As for the laptop as a whole, it is of a strictly aluminum build, with color choices of a deep “Iron Gray,” or a lighter, silvery gray so-called “Mica” visage.
And with a weight of 3 pounds along with a thickness of and 0.6 inches, it is relatively portable, maybe a little less so when pitted against the XPS 13 2-in-1 (2.9 pounds, 0.5 inches). It is pretty sturdy too, giving away very little in the way of flex as you press all across its parts.
Ports and Connection

The shortage of ports is perhaps one of the biggest challenges that users of this laptop will be faced with. What you get is a USB Type-A port and two USB-C ports with Thunderbolt 3 support, in addition to a headphone/mic jack, all of which are sited on the left side.
At the right side of the laptop is a power button, leaving behind a vast expanse of un-utilized space. And it further serves to make the omission of an SD Card slot from the lineup even more difficult to understand.
On the wireless communications side of things are the Wi-Fi 6 and Bluetooth 5 options.
Keyboard and Input devices
The island-styled, backlit keyboard sports keys that are sizable and slightly curved at the bottom part, fitting for a firmer finger hold.
And while the haptic and aural feedback that they give is quite something, the force of actuation that is required to effect a click will carry a bit more weight than usual.
You can also factor in key travel that is sufficient on the button, considering the limited headroom available, as well as an ample key spacing that is suitable for all hands on the keyboard deck.
Then there’s a very well polished touchpad with a 4.1 x 2.6-inch footprint that inches very close to the lower part of the keyboard deck. It will respond in the snap of a finger, or a couple more, to all windows 10 gestures. But it is a little let down by an unevenly distributed click pressure across the entirety of its surface.
Fitted snugly into its garage at the rear is the stylus, with a girth that is the most slender of its ilk. It will come in handy, and perhaps a little less grippy too while jotting down notes on OneNote or drawing with Paint 3D.
The touchscreen also gets top marks for its responsiveness and sensitivity, to the flick of a finger or the glide of the nib.

Audio
At the laptop’s hinge is a built-in speaker grille that houses two speakers, and they work in conjunction with two downward-firing woofers to deliver an impressive sound output.
The sound bar hinge, as it is so-called, will roll out sounds that face the viewer at any viewing angle. And it ordinarily makes for minimal distortion and much more enhanced clarity in the quality of the sounds that emerge.
It is hands down one of the most impressive audio setups that we’ve seen on a laptop, even better than that of the Dell XPS 13 2-in-1 and Spectre x360 13.
Display
This laptop’s display comes in choices of a 1080p version or a 4K panel option, and they are markedly different from each other, in pixel count and picture quality among other things. While the former, with 1920 X 1080 pixels will create a less striking and colorful display than the 4K panel(3840 X 2160), it will make for a pleasant view, and at a much lower cost of battery power too.

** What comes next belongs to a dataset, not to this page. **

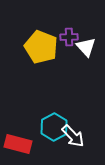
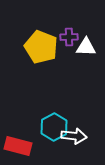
white triangle: rotated 45 degrees counterclockwise
white arrow: moved 1 px right; rotated 40 degrees counterclockwise
red rectangle: moved 2 px down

At a little above 400 nits, the brightness of the 4K panel outshines the 1080p version, with its 363 nits level, in turn, falling just short of the 365 nits industry-wide standard for its class.

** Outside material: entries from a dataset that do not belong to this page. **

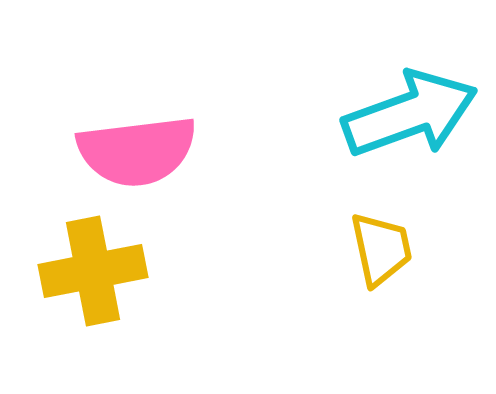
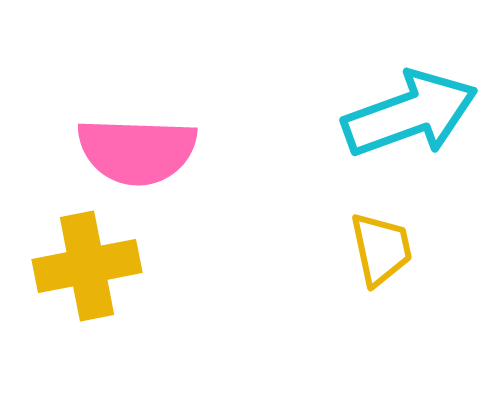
pink semicircle: rotated 9 degrees clockwise
yellow cross: moved 6 px left, 5 px up
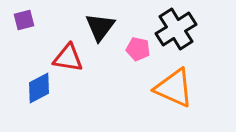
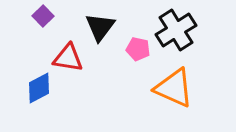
purple square: moved 19 px right, 4 px up; rotated 30 degrees counterclockwise
black cross: moved 1 px down
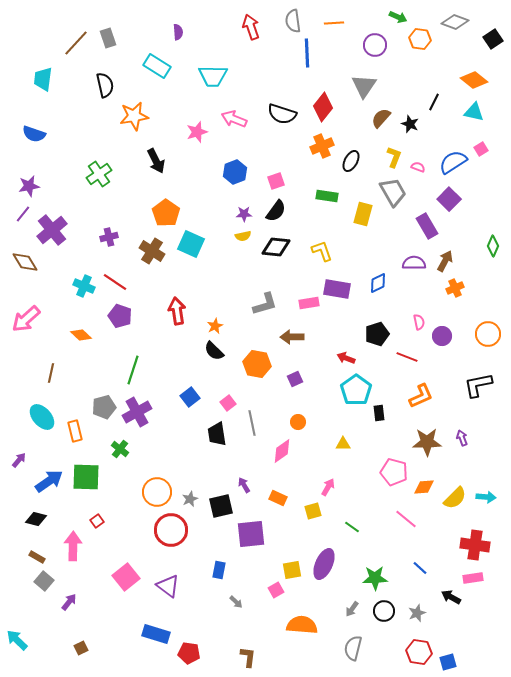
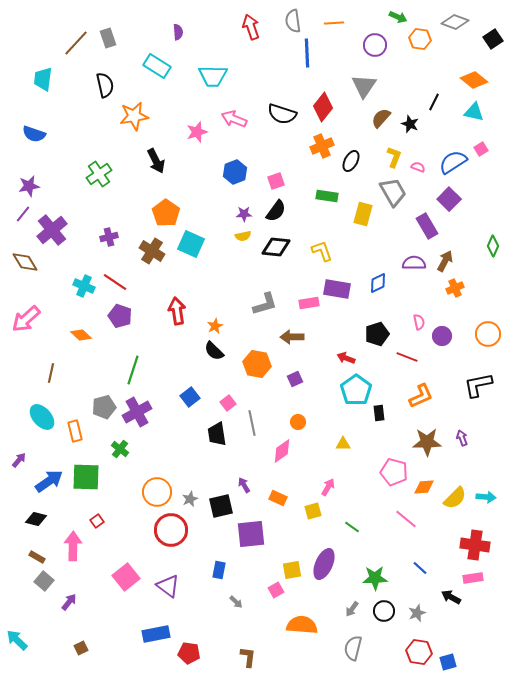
blue rectangle at (156, 634): rotated 28 degrees counterclockwise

Then there’s a measure of the color coverage as per colorimeter tests, with the 1080p display’s coverage placing at around 104% and the 4K model at 139%.
What both of these display iterations possess in common is a glossiness that should ordinarily pose an outdoor visibility challenge, but that in itself is not much of a sticking point.

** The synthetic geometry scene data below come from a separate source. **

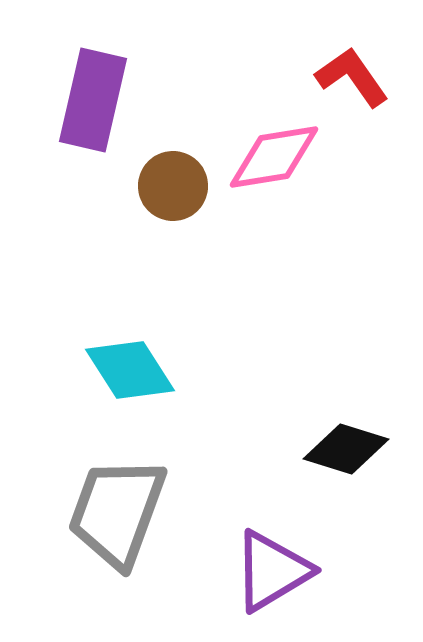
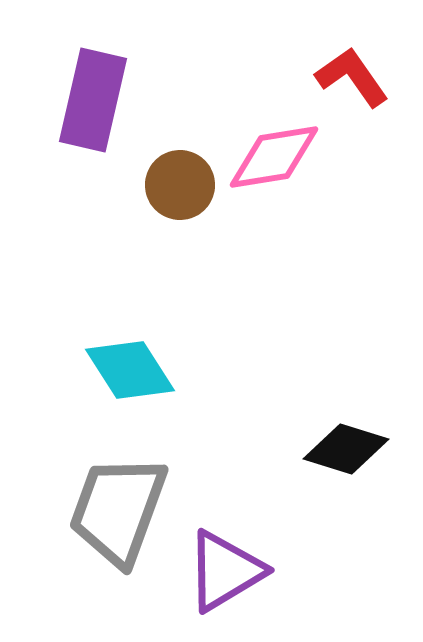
brown circle: moved 7 px right, 1 px up
gray trapezoid: moved 1 px right, 2 px up
purple triangle: moved 47 px left
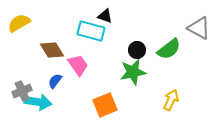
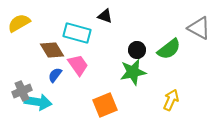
cyan rectangle: moved 14 px left, 2 px down
blue semicircle: moved 6 px up
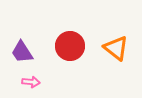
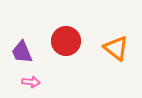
red circle: moved 4 px left, 5 px up
purple trapezoid: rotated 10 degrees clockwise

This is so as both models are bright enough to compensate for the seeming blur that is created by reflection from external light sources, as with sunlight. Another shared trait is their capacity for seamless photo-editing.
Graphics
The Lenovo Yoga C940 employs an integrated graphics card- the Intel Iris Plus Graphics G7, for its graphic demanding applications.
With this graphics card, users of this laptop will be able to apply lighting effects and a couple of filters to photos with Adobe Photoshop.
It can also make a good run at a number of light games, or even heavier games with a couple of concessions, some of which are drastic too.
You’ll only ever meet with lags when you attempt to render 3D graphics for extended periods, or when you play games with screen resolution and graphics details set to the highest level.

Gaming
Gaming under 1500 dollars is very much possible with this laptop, as long as you can settle for lower resolutions while making sure to peg back the graphics detail by a notch or two.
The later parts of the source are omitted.